**Directions for this task**
For the entries that follow, retype exactly the lines from the one containing "วิธีป้องกันตนเ" to the one containing "Företagsprofil", inclusive, and only those. Images stay out of the copy.
--- Input records Enclosed Below ---
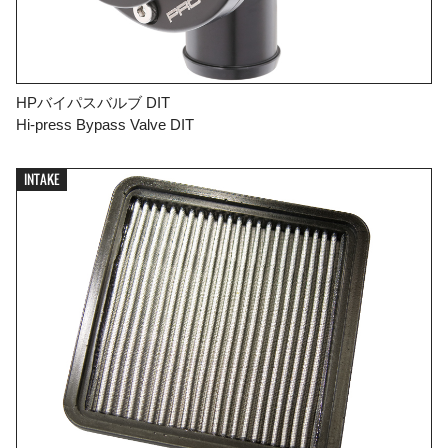
HPバイパスバルブ DIT
Hi-press Bypass Valve DIT
INTAKE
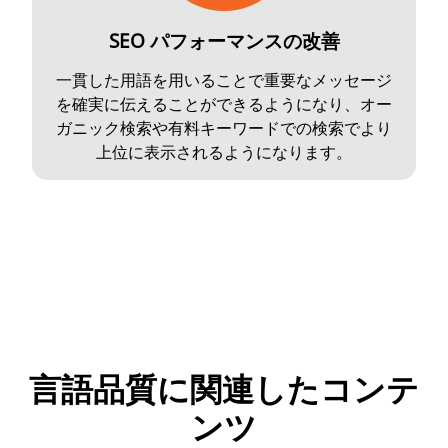
SEO パフォーマンスの改善
一貫した用語を用いることで重要なメッセージ
を確実に伝えることができるようになり、オー
ガニック検索や有料キーワードでの検索でより
上位に表示されるようになります。
言語品質に関連したコンテ
ンツ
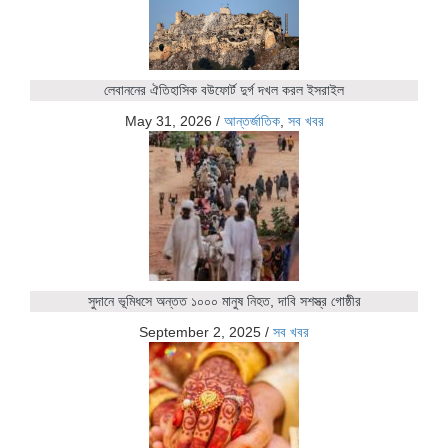
লেবাননের ঐতিহাসিক বউফোর্ট দুর্গ দখল করল ইসরাইল
May 31, 2026
/
আন্তর্জাতিক
,
সব খবর
সুদানে ভূমিধসে অন্তত ১০০০ মানুষ নিহত, দাবি সশস্ত্র গোষ্ঠীর
September 2, 2025
/
সব খবর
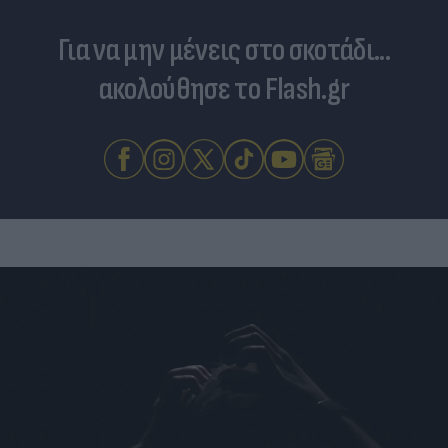
Για να μην μένεις στο σκοτάδι...
ακολούθησε το Flash.gr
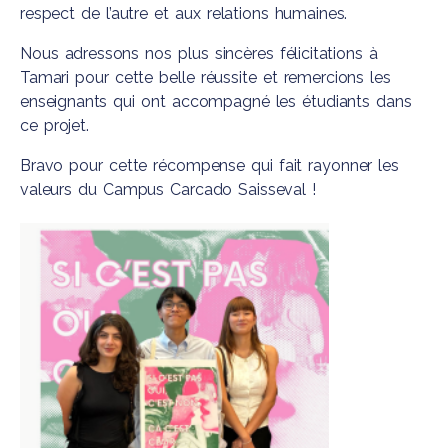
respect de l’autre et aux relations humaines.
Nous adressons nos plus sincères félicitations à
Tamari pour cette belle réussite et remercions les
enseignants qui ont accompagné les étudiants dans
ce projet.
Bravo pour cette récompense qui fait rayonner les
valeurs du Campus
Carcado Saisseval
!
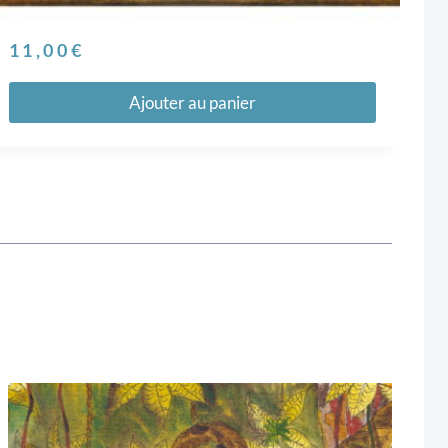
11,00
€
Ajouter au panier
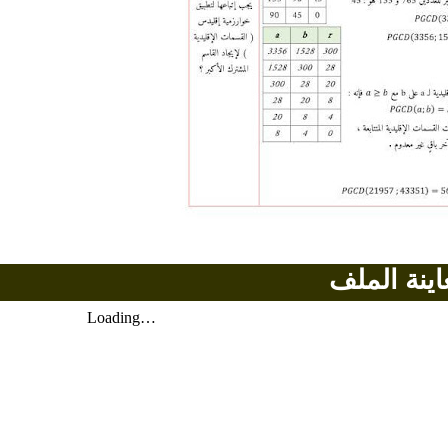
اينة الملف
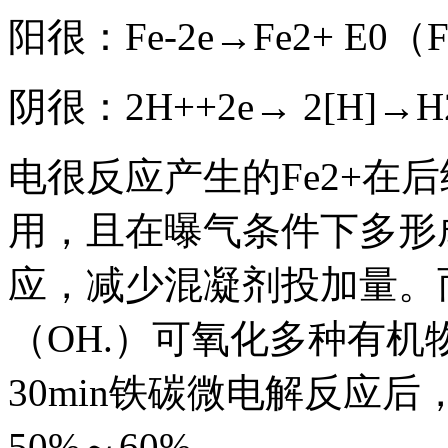
阳很：Fe-2e→Fe2+ E0（Fe
阴很：2H++2e→ 2[H]→H
电很反应产生的Fe2+在
用，且在曝气条件下多形成
应，减少混凝剂投加量。
（OH.）可氧化多种有
30min铁碳微电解反应
50%～60%。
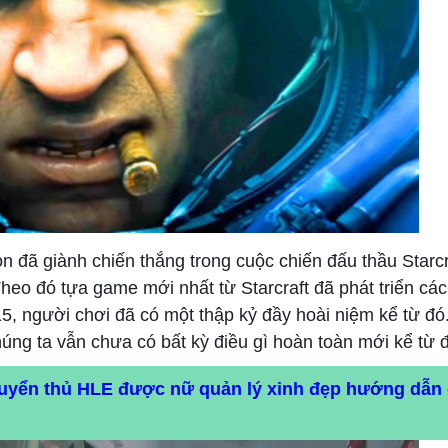
 đã giành chiến thắng trong cuộc chiến đấu thầu Starcr
Theo đó tựa game mới nhất từ Starcraft đã phát triển cá
5, người chơi đã có một thập kỷ đầy hoài niệm kể từ đó
ng ta vẫn chưa có bất kỳ điều gì hoàn toàn mới kể từ 
tuyển thủ HLE được nữ quản lý xinh đẹp hướng dẫn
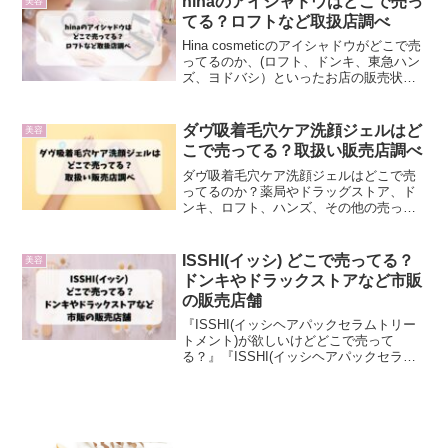
hinaのアイシャドウはどこで売っ
美容
てる？ロフトなど取扱店調べ
Hina cosmeticのアイシャドウがどこで売
ってるのか、(ロフト、ドンキ、東急ハン
ズ、ヨドバシ）といったお店の販売状況
を調べてみました。
ダヴ吸着毛穴ケア洗顔ジェルはど
美容
こで売ってる？取扱い販売店調べ
ダヴ吸着毛穴ケア洗顔ジェルはどこで売
ってるのか？薬局やドラッグストア、ド
ンキ、ロフト、ハンズ、その他の売って
る場所、Amazonや楽天などの通販でも売
ってるのかについて、お伝えしていきま
す。
ISSHI(イッシ) どこで売ってる？
美容
ドンキやドラックストアなど市販
の販売店舗
『ISSHI(イッシヘアパックセラムトリー
トメント)が欲しいけどどこで売って
る？』『ISSHI(イッシヘアパックセラム
トリートメント)はドンキで売ってる？』
髪のダメージ、サロンに通うお金、支度
時間を犠牲にせずにくせ毛補修を行う
『ISSHI(...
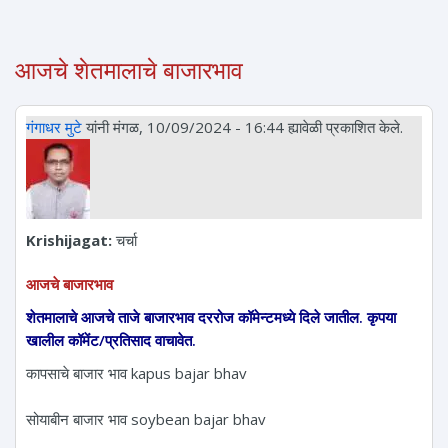
आजचे शेतमालाचे बाजारभाव
गंगाधर मुटे
यांनी मंगळ, 10/09/2024 - 16:44 ह्यावेळी प्रकाशित केले.
Krishijagat:
चर्चा
आजचे बाजारभाव
शेतमालाचे आजचे ताजे बाजारभाव दररोज कॉमेन्टमध्ये दिले जातील. कृपया
खालील कॉमेंट/प्रतिसाद वाचावेत.
कापसाचे बाजार भाव kapus bajar bhav
सोयाबीन बाजार भाव soybean bajar bhav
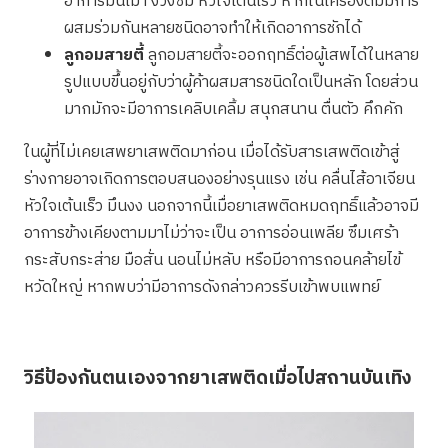
อาการมึนเมา ง่วงซึม หัวใจเต้นเร็ว หากในเครื่องดื่มมีการ
ผสมร่วมกันหลายชนิดอาจทำให้เกิดอาการชักได้
ลูกอมสายตี้
ลูกอมสายตี้จะออกฤทธิ์ต่อผู้เสพได้ในหลาย
รูปแบบขึ้นอยู่กับว่าผู้ค้าผสมสารชนิดใดเป็นหลัก โดยส่วน
มากมักจะมีอาการเคลิบเคลิ้ม สนุกสนาน ตื่นตัว คึกคัก
ในผู้ที่ไม่เคยเสพยาเสพติดมาก่อน เมื่อได้รับสารเสพติดเข้าสู่
ร่างกายอาจเกิดการตอบสนองอย่างรุนแรง เช่น คลื่นไส้อาเจียน
หัวใจเต้นเร็ว มึนงง นอกจากนี้เมื่อยาเสพติดหมดฤทธิ์แล้วอาจมี
อาการข้างเคียงตามมาไม่ว่าจะเป็น อาการอ่อนเพลีย ซึมเศร้า
กระสับกระส่าย มือสั่น นอนไม่หลับ หรือมีอาการถอนคล้ายไข้
หวัดใหญ่ หากพบว่ามีอาการดังกล่าวควรรีบเข้าพบแพทย์
วิธีป้องกันตนเองจากยาเสพติดเมื่อไปสถานบันเทิง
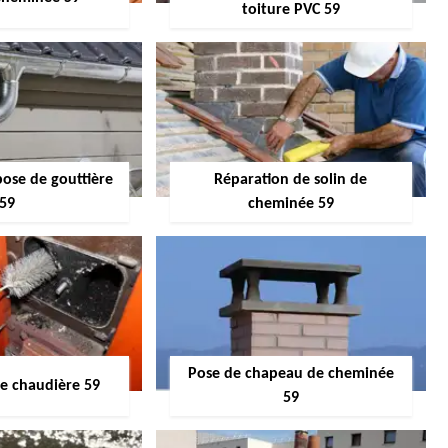
toiture PVC 59
pose de gouttière
Réparation de solin de
59
cheminée 59
Pose de chapeau de cheminée
 chaudière 59
59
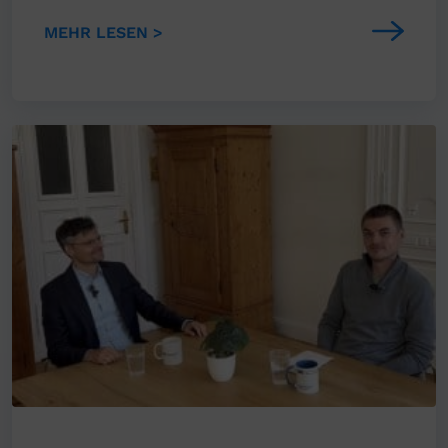
MEHR LESEN >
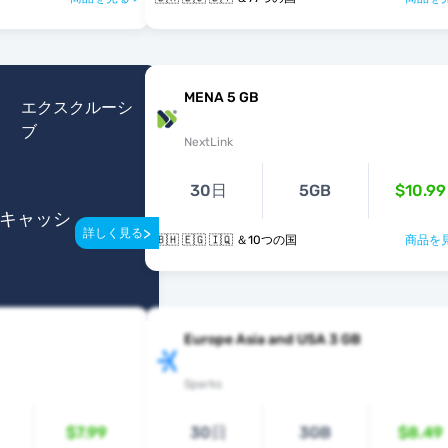
MENA 5 GB
エクスクルーシ
ブ
NextLink
30日
5GB
$10.99
のキャッシ
>
詳しく見る
🇧🇭 🇪🇬 🇮🇶 ＆10つの国
商品を見
Europe Asia and USA 3 GB
Sparks
$7.99
30日
3GB
$8.49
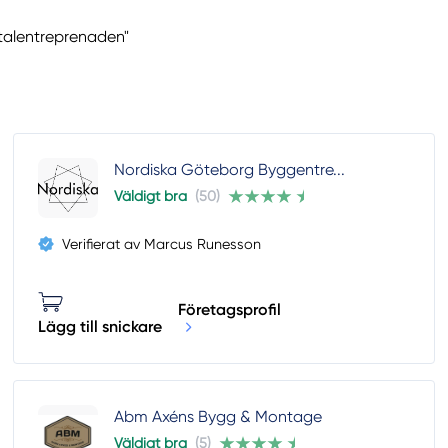
otalentreprenaden"
Nordiska Göteborg Byggentre...
Väldigt bra
(50)
Verifierat av Marcus Runesson
Företagsprofil
Lägg till snickare
Abm Axéns Bygg & Montage
Väldigt bra
(5)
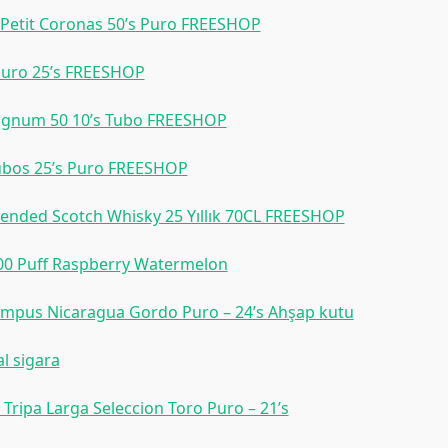
 Petit Coronas 50’s Puro FREESHOP
uro 25’s FREESHOP
gnum 50 10’s Tubo FREESHOP
ubos 25’s Puro FREESHOP
lended Scotch Whisky 25 Yıllık 70CL FREESHOP
000 Puff Raspberry Watermelon
empus Nicaragua Gordo Puro – 24’s Ahşap kutu
al sigara
Tripa Larga Seleccion Toro Puro – 21’s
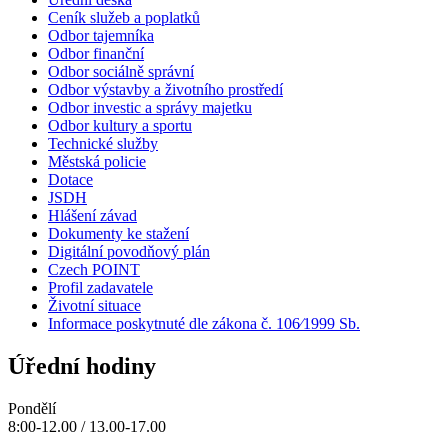
Ceník služeb a poplatků
Odbor tajemníka
Odbor finanční
Odbor sociálně správní
Odbor výstavby a životního prostředí
Odbor investic a správy majetku
Odbor kultury a sportu
Technické služby
Městská policie
Dotace
JSDH
Hlášení závad
Dokumenty ke stažení
Digitální povodňový plán
Czech POINT
Profil zadavatele
Životní situace
Informace poskytnuté dle zákona č. 106⁄1999 Sb.
Úřední hodiny
Pondělí
8:00-12.00 / 13.00-17.00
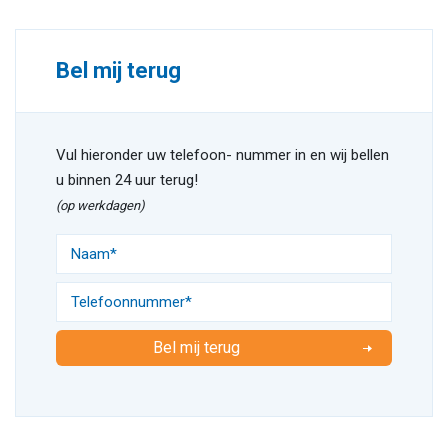
Bel mij terug
Vul hieronder uw telefoon- nummer in en wij bellen
u binnen 24 uur terug!
(op werkdagen)
Bel mij terug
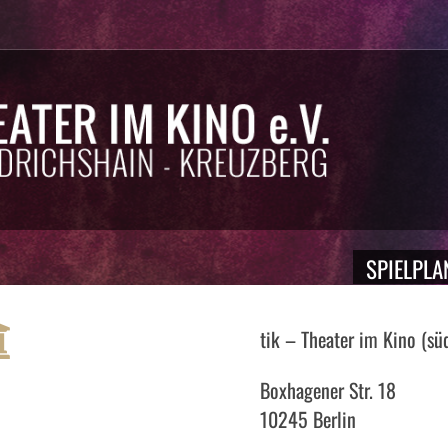
SPIELPLA
tik – Theater im Kino (sü
Boxhagener Str. 18
10245 Berlin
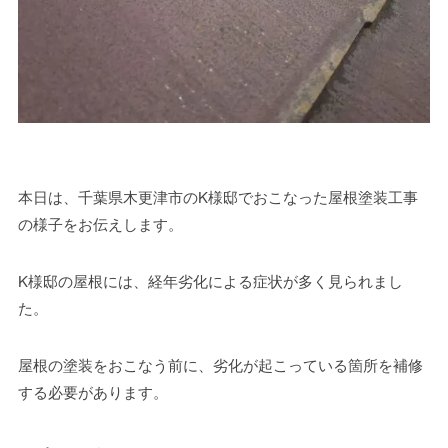
本日は、千葉県木更津市のK様邸でおこなった屋根塗装工事
の様子をお伝えします。
K様邸の屋根には、経年劣化による症状が多く見られまし
た。
屋根の塗装をおこなう前に、劣化が起こっている箇所を補修
する必要があります。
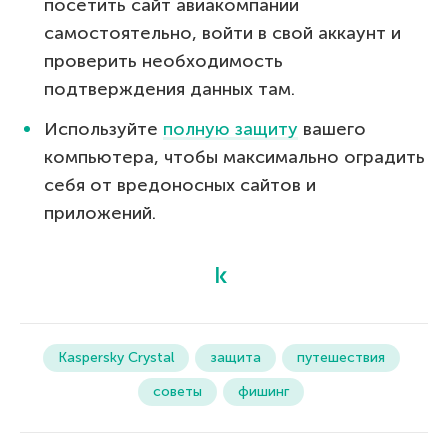
посетить сайт авиакомпании
самостоятельно, войти в свой аккаунт и
проверить необходимость
подтверждения данных там.
Используйте
полную защиту
вашего
компьютера, чтобы максимально оградить
себя от вредоносных сайтов и
приложений.
Kaspersky Crystal
защита
путешествия
советы
фишинг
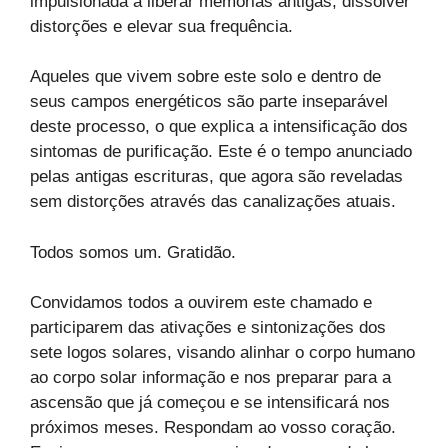
impulsionada a liberar memórias antigas, dissolver
distorções e elevar sua frequência.
Aqueles que vivem sobre este solo e dentro de
seus campos energéticos são parte inseparável
deste processo, o que explica a intensificação dos
sintomas de purificação. Este é o tempo anunciado
pelas antigas escrituras, que agora são reveladas
sem distorções através das canalizações atuais.
Todos somos um. Gratidão.
Convidamos todos a ouvirem este chamado e
participarem das ativações e sintonizações dos
sete logos solares, visando alinhar o corpo humano
ao corpo solar informação e nos preparar para a
ascensão que já começou e se intensificará nos
próximos meses. Respondam ao vosso coração.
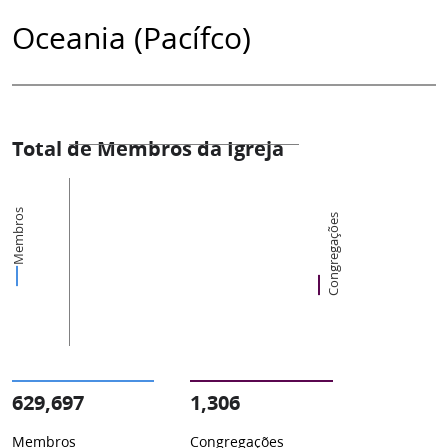
Oceania (Pacífco)
Total de Membros da Igreja
Membros
Congregações
629,697
1,306
Membros
Congregações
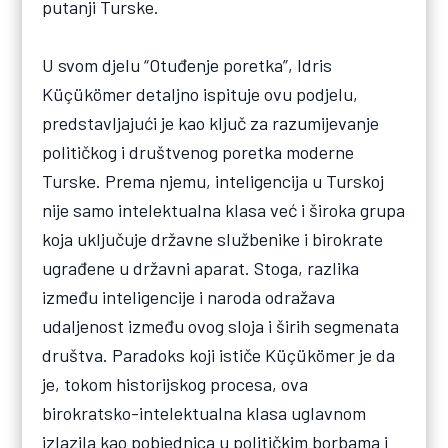
putanji Turske.
U svom djelu “Otuđenje poretka”, Idris
Küçükömer detaljno ispituje ovu podjelu,
predstavljajući je kao ključ za razumijevanje
političkog i društvenog poretka moderne
Turske. Prema njemu, inteligencija u Turskoj
nije samo intelektualna klasa već i široka grupa
koja uključuje državne službenike i birokrate
ugrađene u državni aparat. Stoga, razlika
između inteligencije i naroda odražava
udaljenost između ovog sloja i širih segmenata
društva. Paradoks koji ističe Küçükömer je da
je, tokom historijskog procesa, ova
birokratsko-intelektualna klasa uglavnom
izlazila kao pobjednica u političkim borbama i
--- End of Enclosed Input records ---
**Final answer**
วิธีป้องกันตนเองจากยาเสพติดเมื่อไปสถานบันเทิง
toiture PVC 59
pose de gouttière
Réparation de solin de
59
cheminée 59
Pose de chapeau de cheminée
 chaudière 59
59
MEHR LESEN >
MENA 5 GB
エクスクルーシ
ブ
NextLink
30日
5GB
$10.99
のキャッシ
>
詳しく見る
🇧🇭 🇪🇬 🇮🇶 ＆10つの国
商品を見
Europe Asia and USA 3 GB
Sparks
$7.99
30日
3GB
$8.49
otalentreprenaden"
Nordiska Göteborg Byggentre...
Väldigt bra
(50)
Verifierat av Marcus Runesson
Företagsprofil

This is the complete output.